If your students were to memorize every single addition and subtraction fact they would need to commit over 200 individual facts to memory. This is an unreasonable task! When your students can quickly and easily relate facts, automaticity and retrieval are a simple byproduct!
Being able to solve for missing numbers in equations means that your students have a clear recognition of the relationship between addition and subtraction.
A student who knows that 3 + 5 = 8 and recognizes the relationship between addition and subtraction can solve for the missing number in the equation 8 – ___ = 5 because they recognize that these facts are related.
Additionally, solving for missing numbers in equations provides a notation for students who are fluent in composing and decomposing numbers.
Your primary students spend a great deal of time decomposing numbers. For example, students spend time working with partners of ten and know that 1 and 9, 2 and 8, 3 and 7, 4 and 6, and 5 and 5 are all ways to make ten. Students don’t always make the connection between these decompositions and equations on their own!
Asking your students to solve an equation that says 9 + ____ = 10 allows your students to practice connecting the math they already know (a 9 and a 1 make a 10) with notations and equations.
How to Teach Missing Numbers in Equations
Strategy #1: Make the Lessons Hands-On
When we teach math skills and concepts, we want to give consideration to CRA. Your students will understand more clearly when they first experience at the concrete level. If your curriculum or lessons jump straight to equations without hands-on support, you are being set up for failure!
When a number is missing from an equation we are either missing the start the change or the result.
Giving the students two of these numbers and allowing them to experiment with manipulatives will help them to see why future counting strategies work.
In this example, students are given the context “[#]birds are sitting in a tree. More birds fly over! Now there are a total of [#] birds.”
Students use a spinner to generate the initial number of birds in the tree and the resulting number of birds in the tree. They then use manipulatives to solve for the number of birds that flew over to the tree.
Students connect this hands-on experience to an equation as they record their work.
As a teacher you can also model using counting strategies to solve for a missing number using these materials. “Oh! I see you started with 5 birds in the tree. Then you added birds number 6, 7, 8, and 9. So we started at 5 and counted 5 more to get to 9. 5 and 4 more made 9. I can see that in your equation!”
Strategy #2: Be Aware of Moving to Representative Models too Quickly!
This was a mistake I made in a big way. I was sure that if my students understood fact-families and the part-part-whole relationship that they should easily be able to find the missing number in an equation. “Just pop the numbers into a number bond and from there you can easily find the missing number!”

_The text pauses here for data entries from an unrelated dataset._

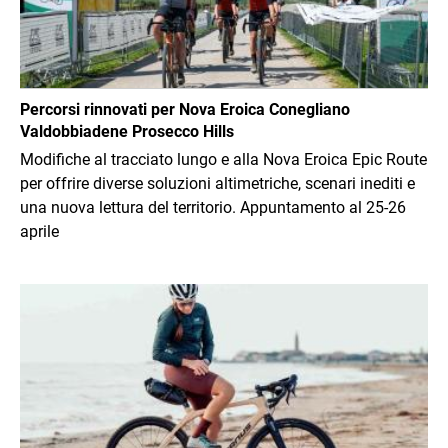
Percorsi rinnovati per Nova Eroica Conegliano
Valdobbiadene Prosecco Hills
Modifiche al tracciato lungo e alla Nova Eroica Epic Route
per offrire diverse soluzioni altimetriche, scenari inediti e
una nuova lettura del territorio. Appuntamento al 25-26
aprile
Immagine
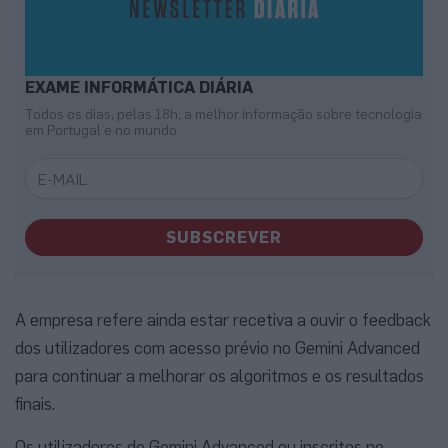
EXAME INFORMÁTICA DIÁRIA
Todos os dias, pelas 18h, a melhor informação sobre tecnologia
em Portugal e no mundo
SUBSCREVER
A empresa refere ainda estar recetiva a ouvir o feedback
dos utilizadores com acesso prévio no Gemini Advanced
para continuar a melhorar os algoritmos e os resultados
finais.
Os utilizadores de Gemini Advanced ou inscritos no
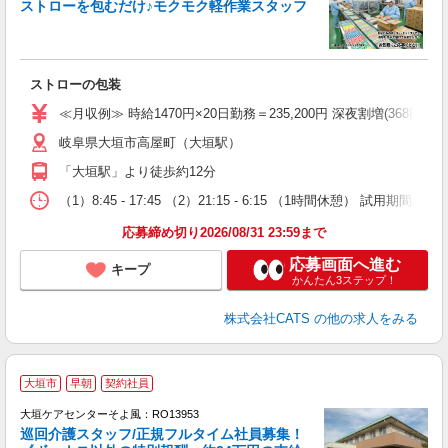
ストローを包むだけ♪モクモク軽作業スタッフ
卒
中
休
朝
ストローの包装
ニ
K.
≪月収例≫ 時給1470円×20日勤務＝235,200円 深夜割増(368円)×60時
岐阜県大垣市高屋町（大垣駅）
「大垣駅」より徒歩約12分
（1）8:45 - 17:45 （2）21:15 - 6:15 （1時間休憩） 
応募締め切り2026/08/31 23:59まで
応募画面へ進む
キープ
かんたん3ステップ！
株式会社CATS
の他の求人をみる
大垣市
早朝
契約社員
大垣ケアセンターそよ風：RO13953
巡回介護スタッフ/正規フルタイム社員募集！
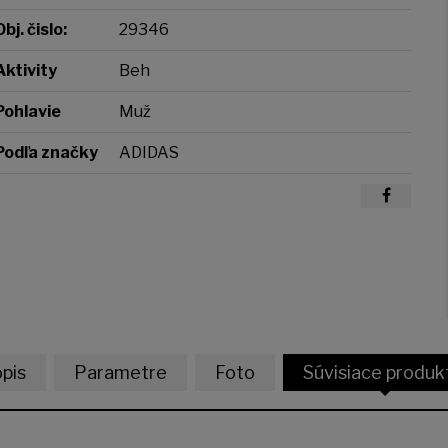
Obj. čislo:
29346
Aktivity
Beh
Pohlavie
Muž
Podľa značky
ADIDAS
pis
Parametre
Foto
Súvisiace produk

I was asking them to use one abstract concept (part/part/whole) to support another abstract concept (missing number).
Number bonds will eventually be a great strategy to use with your students, however, they are not necessarily the place to start! Remember that we are striving to build a web of understanding for our students. After your students are showing some confidence with hands-on tools, ask them to use those tools alongside a representative model such as a number bond.
Strategy #3: Context is King!
The teacher I was working with was using an abundance of story problems as they were written in the curriculum. The problem was that the contexts provided weren’t necessarily understandable to our students. Worse yet, the context kept changing!
When you first introduce this skill, pick a context and let the students play with it over and over and over so that the context is supporting their ability to make meaning rather than adding another hurdle to understand.
Pair these simple contexts with hands-on tools and ask your students to record the results as equations. It will take time and practice but your students will soon gain the skills and confidence they need.
In the photo you can see students playing with a context around pirate treasure. A treasure chest has a given amount of treasure inside. Students are then told that the pirates either added to or lost some of their treasure. Finally, students are given the resulting amount of treasure in the chest.
Their goal is to use hands-on materials to find the number of pieces of gold that were either lost or found.
Adding this concept rather than asking students to work with naked numbers brings meaning, and therefore greater understanding, to the equations they are writing.